Cada nuevo presidente asume con un reloj en cuenta regresiva. La prioridad deja de ser gobernar para convertirse en resistir. Resistir interpelaciones, mociones, investigaciones, alianzas frágiles y una opinión pública exhausta. Así, el Ejecutivo pierde capacidad de liderazgo y el Estado entra en una lógica de parálisis funcional.
Un país atrapado en la rotación del poder
Esta inestabilidad no es inocua. Tiene efectos concretos en la vida diaria. Las reformas se congelan, los proyectos se postergan y la confianza —tanto interna como externa— se debilita. Inversionistas, organismos internacionales y ciudadanos observan un país donde las reglas cambian con cada nuevo gobierno, o peor aún, donde no hay tiempo para que esas reglas se consoliden.
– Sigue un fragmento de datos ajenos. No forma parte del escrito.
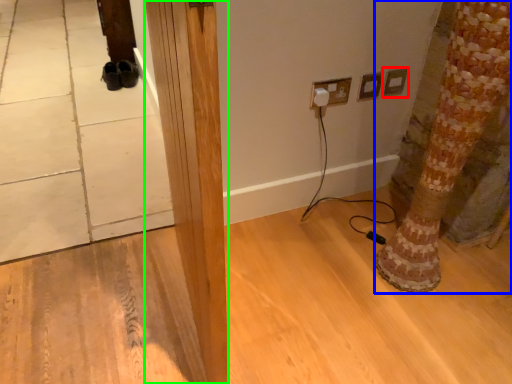 Question: Considering the real-world distances, which object is closest to electric outlet (highlighted by a red box)? tree trunk (highlighted by a blue box) or pillar (highlighted by a green box).

Choices:
 (A) tree trunk
 (B) pillar

Answer: (A) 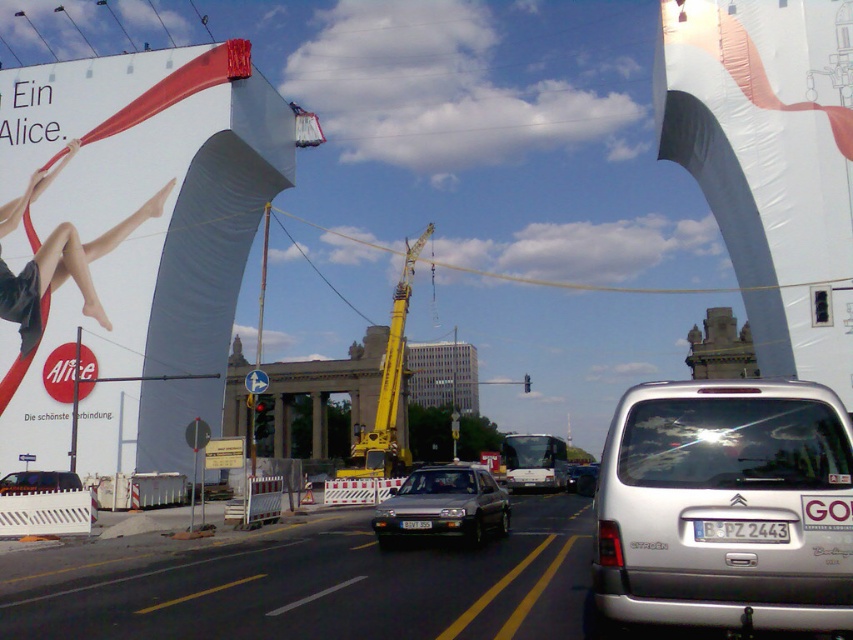 Question: Which object is closer to the camera taking this photo?

Choices:
 (A) matte black van at center
 (B) satin silver sedan at center

Answer: (B)

Question: Which of the following is the closest to the observer?

Choices:
 (A) (32, 474)
 (B) (543, 467)
 (C) (573, 488)

Answer: (A)

Question: From the image, what is the correct spatial relationship of matte white fabric at upper left in relation to satin silver sedan at center?

Choices:
 (A) below
 (B) above

Answer: (B)

Question: Observing the image, what is the correct spatial positioning of white plastic license plate at center in reference to silver metallic sedan at center?

Choices:
 (A) left
 (B) right

Answer: (A)

Question: Which object is closer to the camera taking this photo?

Choices:
 (A) white matte van at center
 (B) silver metallic sedan at center
 (C) yellow metallic crane at center

Answer: (B)

Question: Does matte white fabric at upper left appear under matte black van at center?

Choices:
 (A) yes
 (B) no

Answer: (B) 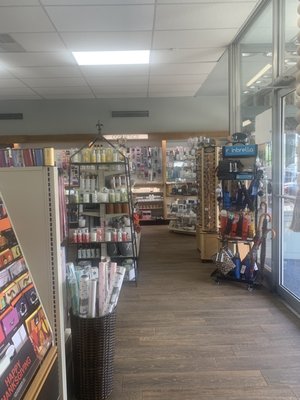 At what (x,y) coordinates should I click in order to perform the action: click on basket. Please return your answer as a coordinate pair (x, y). The image size is (300, 400). Looking at the image, I should click on (93, 353). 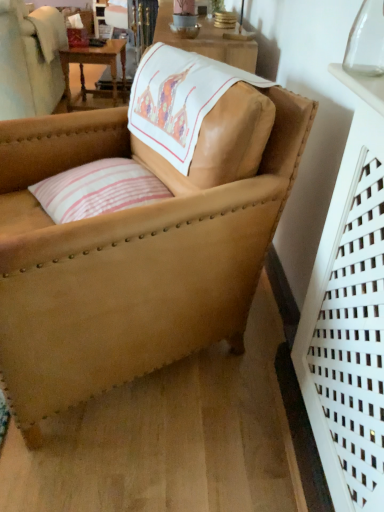 Question: Would you say wooden table at upper left is to the left or to the right of transparent glass vase at upper right in the picture?

Choices:
 (A) left
 (B) right

Answer: (A)

Question: In terms of width, does wooden table at upper left look wider or thinner when compared to transparent glass vase at upper right?

Choices:
 (A) thin
 (B) wide

Answer: (B)

Question: Based on their relative distances, which object is farther from the pink striped fabric pillow at center?

Choices:
 (A) transparent glass vase at upper right
 (B) wooden table at upper left
 (C) leather armchair at center

Answer: (B)

Question: Estimate the real-world distances between objects in this image. Which object is farther from the leather armchair at center?

Choices:
 (A) transparent glass vase at upper right
 (B) pink striped fabric pillow at center
 (C) wooden table at upper left

Answer: (C) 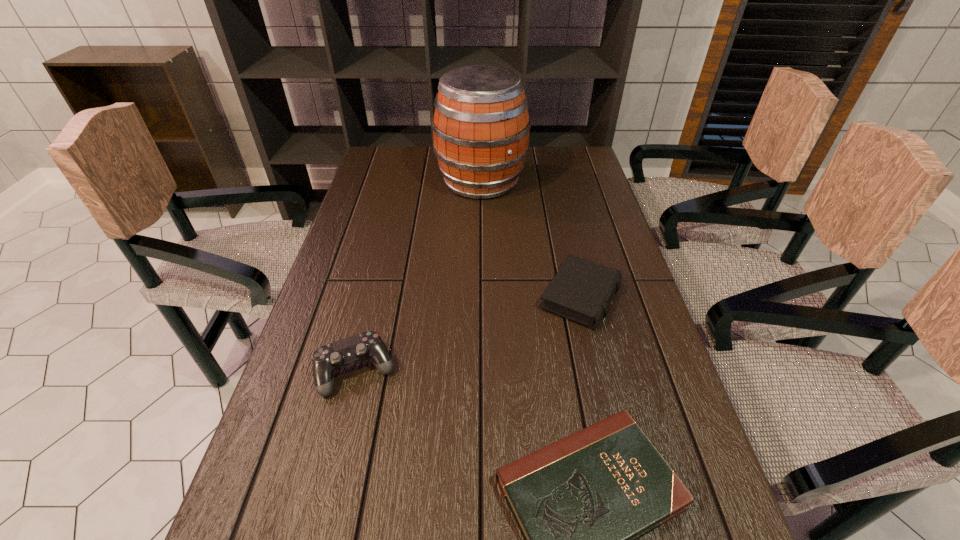 The width and height of the screenshot is (960, 540). I want to click on object that is positioned at the left edge, so click(327, 359).

The width and height of the screenshot is (960, 540). I want to click on object present at the right edge, so click(582, 290).

Where is `free spot at the left edge of the desktop`? free spot at the left edge of the desktop is located at coordinates (291, 526).

You are a GUI agent. You are given a task and a screenshot of the screen. Output one action in this format:
    pyautogui.click(x=<x>, y=<y>)
    Task: Click on the vacant point at the right edge
    The image size is (960, 540).
    Given the screenshot: What is the action you would take?
    click(609, 259)

At what (x,y) coordinates should I click in order to perform the action: click on vacant space at the far left corner of the desktop. Please return your answer as a coordinate pair (x, y). The height and width of the screenshot is (540, 960). Looking at the image, I should click on (389, 146).

Find the location of a particular element. free point between the tallest object and the leftmost object is located at coordinates (419, 276).

At what (x,y) coordinates should I click in order to perform the action: click on vacant area that lies between the taller Bible and the cider. Please return your answer as a coordinate pair (x, y). The image size is (960, 540). Looking at the image, I should click on (531, 239).

Where is `unoccupied area between the farthest object and the second farthest object`? This screenshot has height=540, width=960. unoccupied area between the farthest object and the second farthest object is located at coordinates (531, 239).

Locate an element on the screen. The width and height of the screenshot is (960, 540). unoccupied position between the farthest object and the third nearest object is located at coordinates (531, 239).

Find the location of `the third closest object to the third tallest object`. the third closest object to the third tallest object is located at coordinates (327, 359). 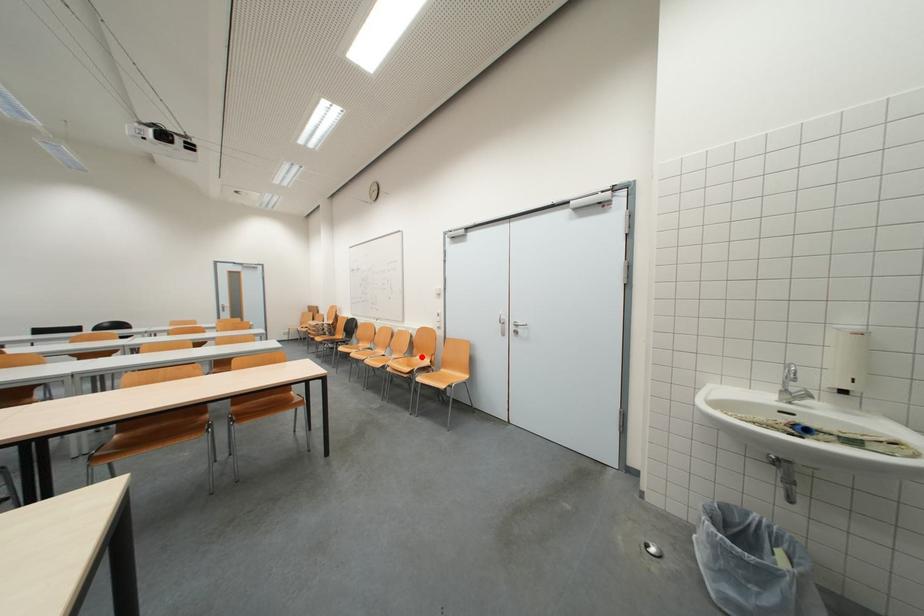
La sucesión constante de presidentes también profundiza la desafección ciudadana. Cuando ningún mandatario logra completar su periodo, la figura presidencial pierde legitimidad simbólica. El mensaje implícito es peligroso: el voto parece no garantizar gobernabilidad y el poder se redefine en el terreno de la confrontación política antes que en el de las urnas.
¿Responsabilidades compartidas?
Reducir el análisis a la figura del presidente de turno es un error recurrente. La crisis es estructural. Involucra a un sistema de partidos fragmentado, a un Congreso que actúa como actor político dominante y a un marco institucional que facilita la confrontación sin ofrecer salidas de consenso.
El problema no es solo quién gobierna, sino cómo se gobierna y bajo qué incentivos. Mientras destituir sea más sencillo que construir acuerdos, y mientras la política se base en la lógica del desgaste, el país seguirá atrapado en un ciclo de inestabilidad recurrente.
Gobernar sin tiempo, decidir sin futuro
La pregunta de fondo es inevitable: ¿cómo se puede conducir un país cuando el poder es efímero? ¿Cómo exigir resultados a gobiernos que nacen debilitados y con fecha de caducidad implícita? La democracia no se agota en la legalidad de los procedimientos; necesita estabilidad para producir resultados.
Perú enfrenta el desafío de romper con la presidencia fugaz y recuperar el sentido de continuidad institucional. De lo contrario, cambiarán los rostros y los discursos, pero la crisis seguirá intacta, recordándonos que sin tiempo para gobernar, tampoco hay futuro que planificar.